Records for this task.
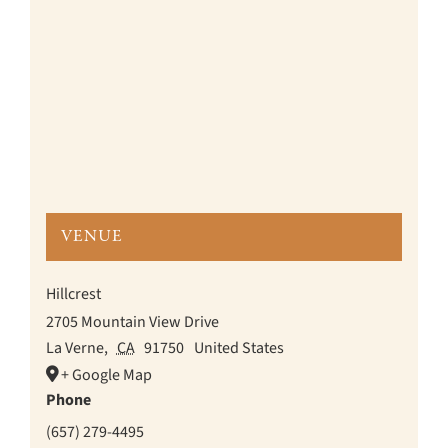
VENUE
Hillcrest
2705 Mountain View Drive
La Verne
,
CA
91750
United States
+ Google Map
Phone
(657) 279-4495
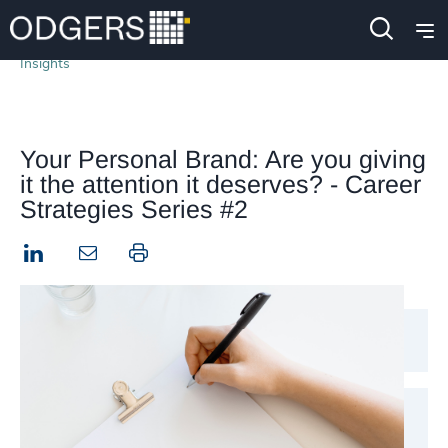
Insights
Your Personal Brand: Are you giving
it the attention it deserves? - Career
Strategies Series #2
LinkedIn
Print this page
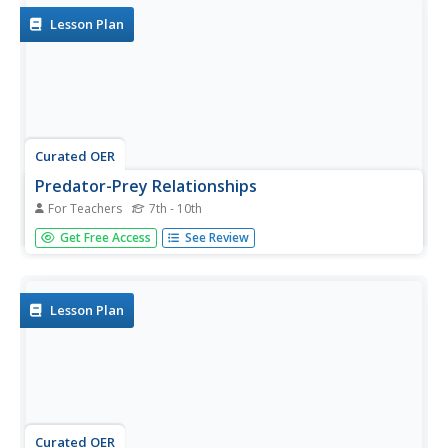
Lesson Plan
Curated OER
Predator-Prey Relationships
For Teachers
7th - 10th
Young scholars understand ecological systems. They
Get Free Access
See Review
provide experiences to assist citizens to increase their
sensitivity and stewardship for the environment.
Lesson Plan
Curated OER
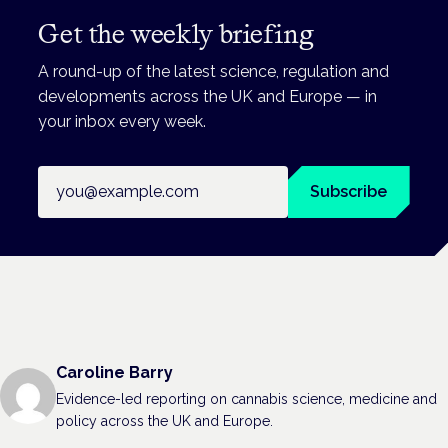
Get the weekly briefing
A round-up of the latest science, regulation and
developments across the UK and Europe — in
your inbox every week.
Email address
Subscribe
Caroline Barry
Evidence-led reporting on cannabis science, medicine and
policy across the UK and Europe.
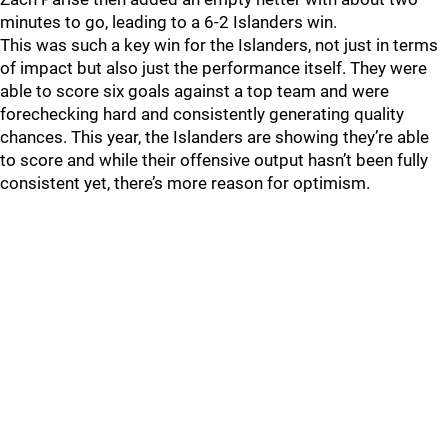
minutes to go, leading to a 6-2 Islanders win.
This was such a key win for the Islanders, not just in terms
of impact but also just the performance itself. They were
able to score six goals against a top team and were
forechecking hard and consistently generating quality
chances. This year, the Islanders are showing they’re able
to score and while their offensive output hasn’t been fully
consistent yet, there’s more reason for optimism.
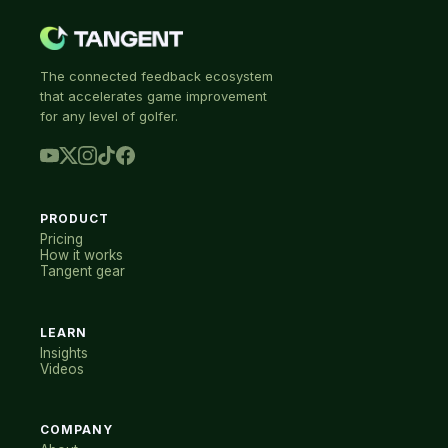
The connected feedback ecosystem
that accelerates game improvement
for any level of golfer.
PRODUCT
Pricing
How it works
Tangent gear
LEARN
Insights
Videos
COMPANY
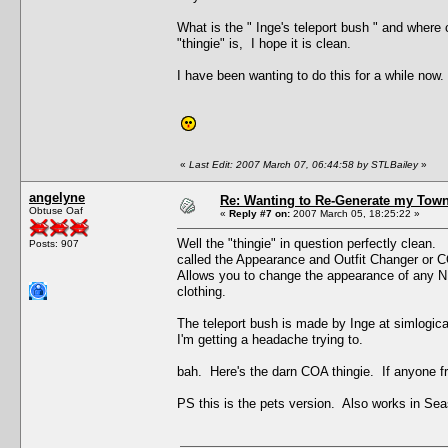
What is the " Inge's teleport bush " and where
"thingie" is, I hope it is clean.
I have been wanting to do this for a while now.
«
Last Edit: 2007 March 07, 06:44:58 by STLBailey
»
angelyne
Re: Wanting to Re-Generate my Town
Obtuse Oaf
«
Reply #7 on:
2007 March 05, 18:25:22 »
Well the "thingie" in question perfectly clea
Posts: 907
called the Appearance and Outfit Changer or 
Allows you to change the appearance of any NP
clothing.
The teleport bush is made by Inge at simlogica
I'm getting a headache trying to.
bah. Here's the darn COA thingie. If anyone fre
PS this is the pets version. Also works in Se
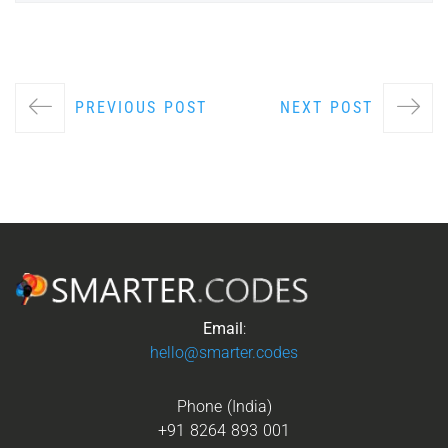
PREVIOUS POST
NEXT POST
Email
:
hello@smarter.codes
Phone (India)
+91 8264 893 001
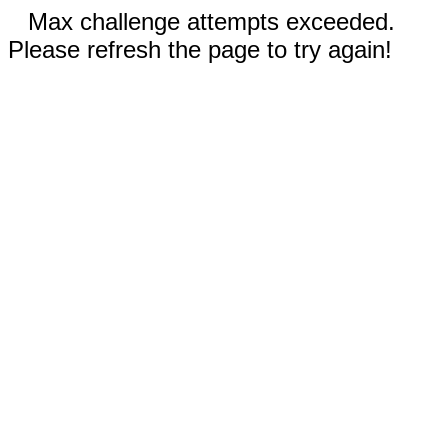
Max challenge attempts exceeded.
Please refresh the page to try again!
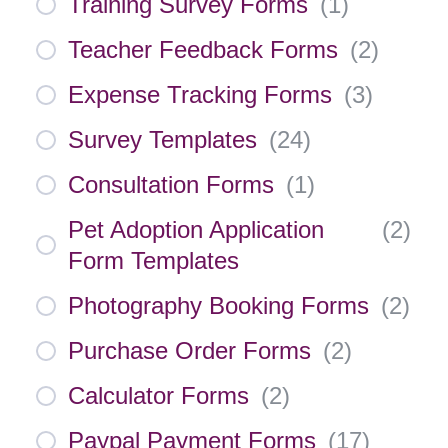
Training Survey Forms
(
1
)
Teacher Feedback Forms
(
2
)
Expense Tracking Forms
(
3
)
Survey Templates
(
24
)
Consultation Forms
(
1
)
Pet Adoption Application
(
2
)
Form Templates
Photography Booking Forms
(
2
)
Purchase Order Forms
(
2
)
Calculator Forms
(
2
)
Paypal Payment Forms
(
17
)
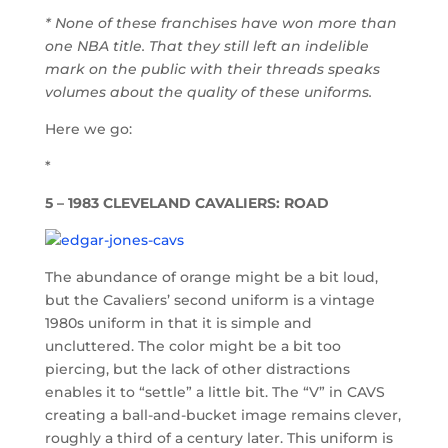
* None of these franchises have won more than
one NBA title. That they still left an indelible
mark on the public with their threads speaks
volumes about the quality of these uniforms.
Here we go:
*
5 – 1983 CLEVELAND CAVALIERS: ROAD
The abundance of orange might be a bit loud,
but the Cavaliers’ second uniform is a vintage
1980s uniform in that it is simple and
uncluttered. The color might be a bit too
piercing, but the lack of other distractions
enables it to “settle” a little bit. The “V” in CAVS
creating a ball-and-bucket image remains clever,
roughly a third of a century later. This uniform is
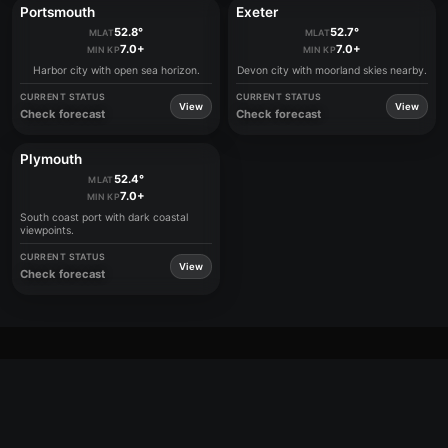
Portsmouth
Exeter
52.8°
52.7°
MLAT
MLAT
7.0+
7.0+
MIN KP
MIN KP
Harbor city with open sea horizon.
Devon city with moorland skies nearby.
CURRENT STATUS
CURRENT STATUS
View
View
Check forecast
Check forecast
Plymouth
52.4°
MLAT
7.0+
MIN KP
South coast port with dark coastal
viewpoints.
CURRENT STATUS
View
Check forecast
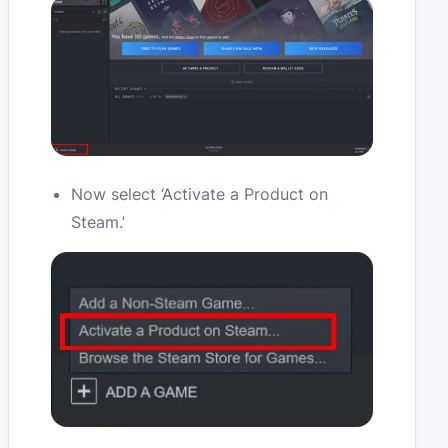
Now select ‘Activate a Product on
Steam.’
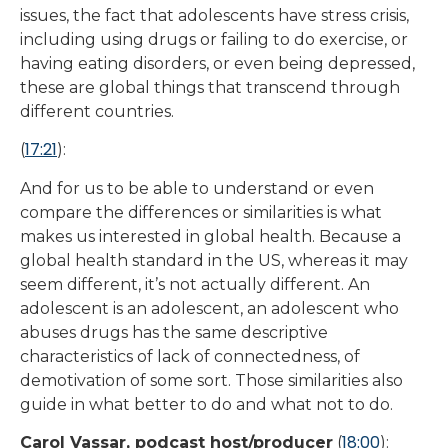
issues, the fact that adolescents have stress crisis,
including using drugs or failing to do exercise, or
having eating disorders, or even being depressed,
these are global things that transcend through
different countries.
17:21
(
):
And for us to be able to understand or even
compare the differences or similarities is what
makes us interested in global health. Because a
global health standard in the US, whereas it may
seem different, it’s not actually different. An
adolescent is an adolescent, an adolescent who
abuses drugs has the same descriptive
characteristics of lack of connectedness, of
demotivation of some sort. Those similarities also
guide in what better to do and what not to do.
18:00
Carol Vassar, podcast host/producer
(
):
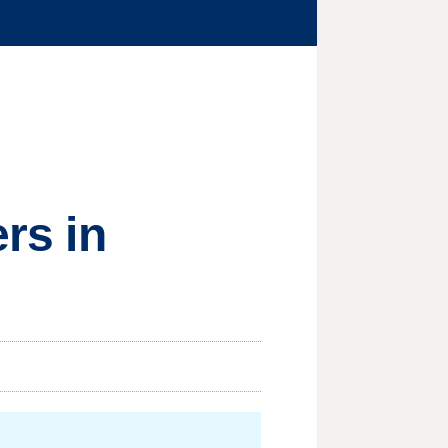
ers in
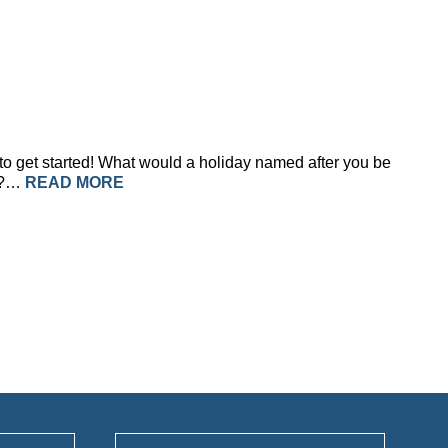
 to get started! What would a holiday named after you be
ve?…
READ MORE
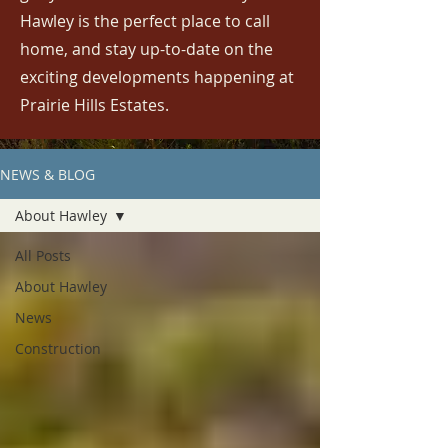
Hawley is the perfect place to call
home, and stay up-to-date on the
exciting developments happening at
Prairie Hills Estates.
NEWS & BLOG
About Hawley
All Posts
About Hawley
News
Construction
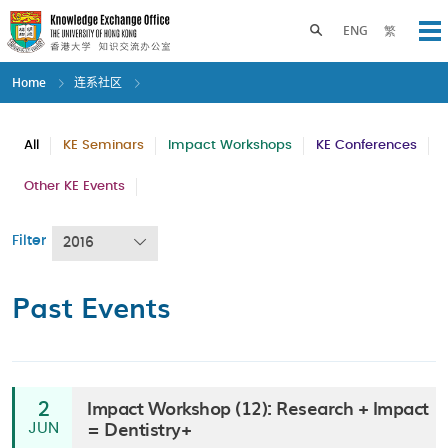
Skip
to
Toggle search panel
ENG
繁
Op
main
content
Home
连系社区
All
KE Seminars
Impact Workshops
KE Conferences
Other KE Events
Filter
2016
Past Events
Impact Workshop (12): Research + Impact
2
= Dentistry+
JUN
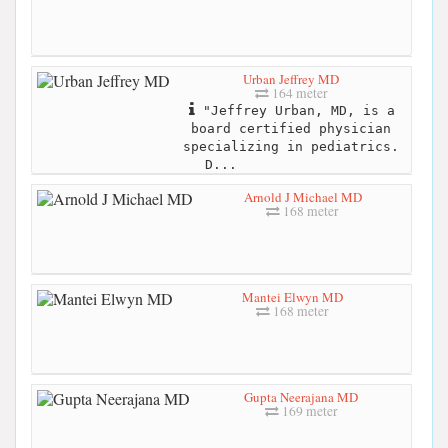
Urban Jeffrey MD
164 meter
"Jeffrey Urban, MD, is a
board certified physician
specializing in pediatrics.
D...
Arnold J Michael MD
168 meter
Mantei Elwyn MD
168 meter
Gupta Neerajana MD
169 meter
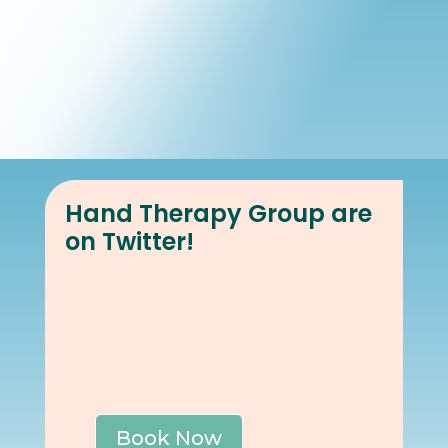
Book Online
Our Locations
Hand Therapy Group are
on Twitter!
Book Now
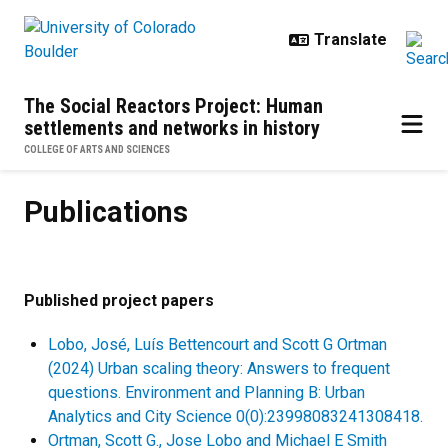
Skip to main content
The Social Reactors Project: Human
settlements and networks in history
COLLEGE OF ARTS AND SCIENCES
Publications
Publications
Published project papers
Lobo, José, Luís Bettencourt and Scott G Ortman
(2024) Urban scaling theory: Answers to frequent
questions. Environment and Planning B: Urban
Analytics and City Science 0(0):23998083241308418.
Ortman, Scott G., Jose Lobo and Michael E Smith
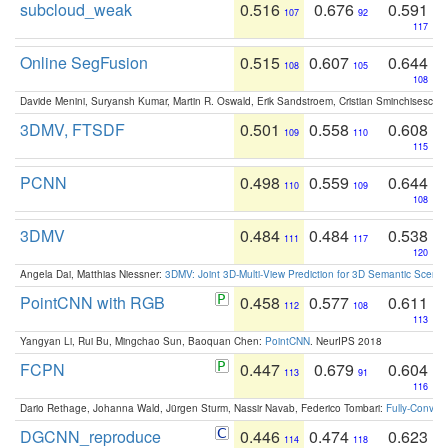
subcloud_weak
0.516
0.676
0.591
107
92
117
Online SegFusion
0.515
0.607
0.644
108
105
108
Davide Menini, Suryansh Kumar, Martin R. Oswald, Erik Sandstroem, Cristian Sminchisescu,
3DMV, FTSDF
0.501
0.558
0.608
109
110
115
PCNN
0.498
0.559
0.644
110
109
108
3DMV
0.484
0.484
0.538
111
117
120
Angela Dai, Matthias Niessner:
3DMV: Joint 3D-Multi-View Prediction for 3D Semantic Scen
PointCNN with RGB
0.458
0.577
0.611
112
108
113
Yangyan Li, Rui Bu, Mingchao Sun, Baoquan Chen:
PointCNN
. NeurIPS 2018
FCPN
0.447
0.679
0.604
113
91
116
Dario Rethage, Johanna Wald, Jürgen Sturm, Nassir Navab, Federico Tombari:
Fully-Convolu
DGCNN_reproduce
0.446
0.474
0.623
114
118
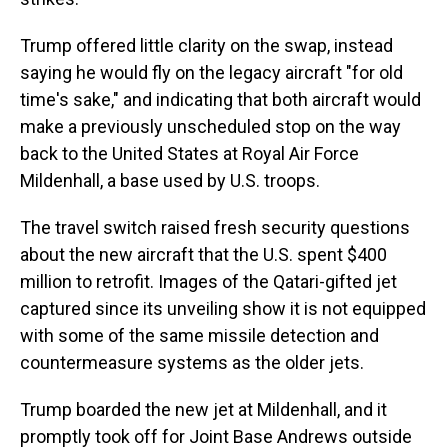
Trump offered little clarity on the swap, instead
saying he would fly on the legacy aircraft "for old
time's sake," and indicating that both aircraft would
make a previously unscheduled stop on the way
back to the United States at Royal Air Force
Mildenhall, a base used by U.S. troops.
The travel switch raised fresh security questions
about the new aircraft that the U.S. spent $400
million to retrofit. Images of the Qatari-gifted jet
captured since its unveiling show it is not equipped
with some of the same missile detection and
countermeasure systems as the older jets.
Trump boarded the new jet at Mildenhall, and it
promptly took off for Joint Base Andrews outside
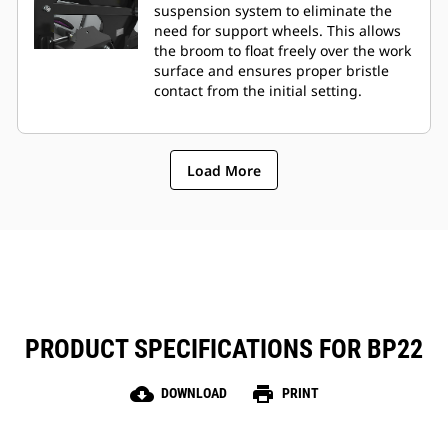
suspension system to eliminate the
need for support wheels. This allows
the broom to float freely over the work
surface and ensures proper bristle
contact from the initial setting.
Load More
PRODUCT SPECIFICATIONS FOR BP22
cloud_download
print
DOWNLOAD
PRINT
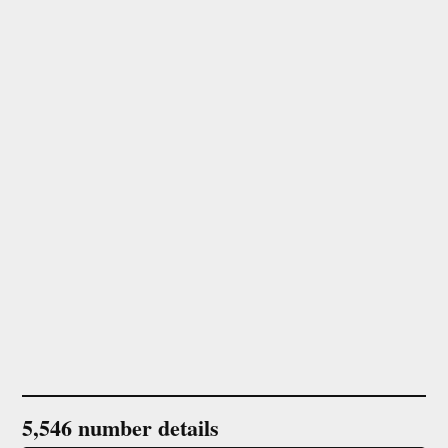
5,546 number details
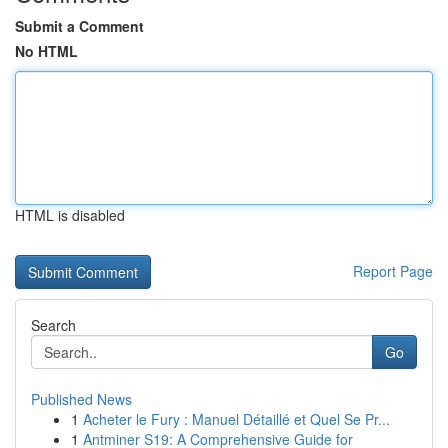
Submit a Comment
No HTML
HTML is disabled
Report Page
Search
Go
Published News
1
Acheter le Fury : Manuel Détaillé et Quel Se Pr...
1
Antminer S19: A Comprehensive Guide for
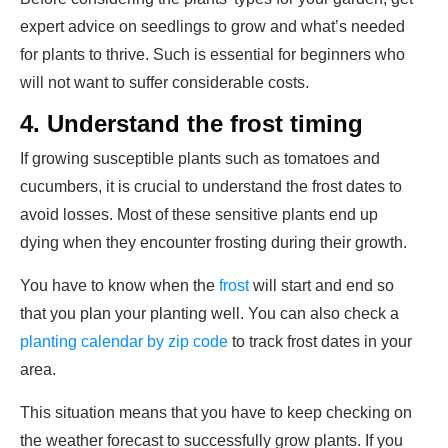
expert advice on seedlings to grow and what’s needed
for plants to thrive. Such is essential for beginners who
will not want to suffer considerable costs.
4.
Understand the frost timing
If growing susceptible plants such as tomatoes and
cucumbers, it is crucial to understand the frost dates to
avoid losses. Most of these sensitive plants end up
dying when they encounter frosting during their growth.
You have to know when the
frost
will start and end so
that you plan your planting well. You can also check a
planting calendar by zip code
to track frost dates in your
area.
This situation means that you have to keep checking on
the weather forecast to successfully grow plants. If you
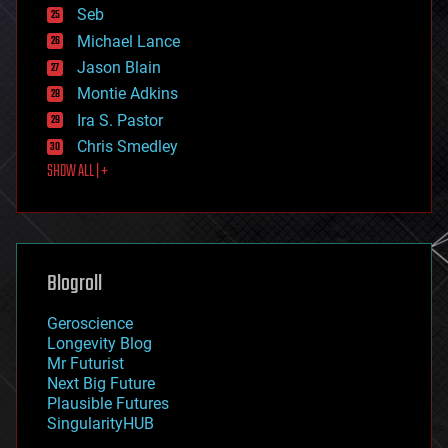
environmental
Seb
ethics
Michael Lance
events
Jason Blain
evolution
existential risks
Montie Adkins
exoskeleton
Ira S. Pastor
finance
Chris Smedley
first contact
SHOW ALL | +
food
fun
futurism
general relativity
genetics
geoengineering
Blogroll
geography
geology
Geroscience
geopolitics
Longevity Blog
governance
Mr Futurist
government
Next Big Future
gravity
Plausible Futures
habitats
SingularityHUB
hacking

Problem description. The required output is the exact run of lines from the start of the records through the line containing "provide experiences to", both ends included, with no pictures.

Task result.
VENUE
Hillcrest
2705 Mountain View Drive
La Verne
,
CA
91750
United States
+ Google Map
Phone
(657) 279-4495
Insights
Your Personal Brand: Are you giving
it the attention it deserves? - Career
Strategies Series #2
LinkedIn
Print this page
Lesson Plan
Curated OER
Predator-Prey Relationships
For Teachers
7th - 10th
Young scholars understand ecological systems. They
Get Free Access
See Review
provide experiences to assist citizens to increase their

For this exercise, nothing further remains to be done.